Better Filtering through Regular Expressions
We used AccessData Forensic Toolkit (FTK) to filter the 29,423 unique files we imaged for restricted material. FTK comes equipped with two search features that allow us to filter large numbers of records efficiently: the Live Search and the Index Search. The Live Search allows users to input terms or patterns, and then conducts a search of the files for those terms or patterns. The patterns that users can search for are called “regular expressions.” Regular expressions are common patterns of numbers or text that can be boiled down to computational abbreviations. A computer program can then “match” portions of text to a regular expression, which show up as search results. For example, Social Security numbers follow a particular pattern of three numbers, a space, two numbers, a space, and four numbers. We tell FTK to scan the files for that particular pattern, and FTK returns the files that contain numbers that match that pattern. It’s then up to a human to sort through those returned files to determine which actually contain Social Security numbers and which contain false positives. For STOP AIDS, we ran two Live Searches; one to identify Social Security numbers and one to identify credit card numbers. Since there is currently no way to redact information within an individual file, we used FTK’s flagging feature to mark the files containing Social Security numbers and credit card numbers so that they would not be exported for researchers to view.

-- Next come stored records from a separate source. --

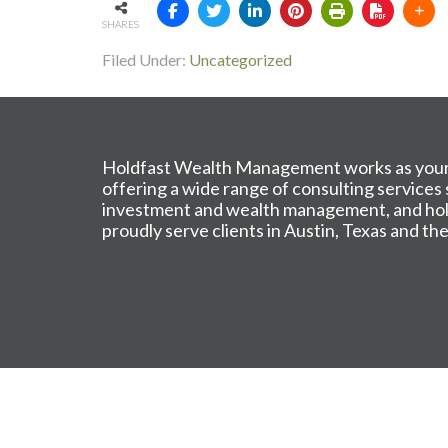
SHARES
Filed Under:
Uncategorized
Holdfast Wealth Management works as your 
offering a wide range of consulting services
investment and wealth management, and holis
proudly serve clients in Austin, Texas and t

The Index Search function was useful in further searches for potentially sensitive information. In the case of STOP AIDS, because participation in certain groups or workshops might imply not only sexuality but also blood serostatus (HIV positive or negative), we wanted to restrict all personal information about workshop participants. We also wanted to restrict sensitive information about STOP AIDS Project employees as well as information about donors. In order to find the files that contained this information, we came up with a list of terms that might indicate the presence of sensitive information (such as payroll, workshop, donor, pledge, etc.) and searched the index of terms that FTK had made when the images were first entered into the program. As with the Live Search, a human had to sort through all the files that the searches returned in order to separate actual restricted material from false positives.
Bookmarks and Record Groups
If we had the time, we would have used FTK’s bookmark function in conjunction with the Index Search to arrange the files into folders corresponding to the series structure of the textual portion of the collection. Bookmarks are different than tags because they are hierarchical; one can apply the “Series 1” bookmark to a large number of files, and the “Subseries 1” bookmark to a subset of files within that group. In order to perform this arrangement, our workflow would have been to come up with a list of terms that would indicate the presence of material associated with a particular series in a file, and use the Index Search function to call up, sort through, and flag those files.
The STOP AIDS Project has been an important milestone in processing born-digital material at Stanford University Libraries. We have successfully imaged all the born digital material in the collection and in the process have tested and refined workflows that were developed during the AIMS project. We’ve also begun to establish a baseline for estimating time and effort to process future born-digital collections. The processing of the STOP AIDS Project papers has ended, but there is a world of digital material waiting to be imaged and processed. We have only just begun.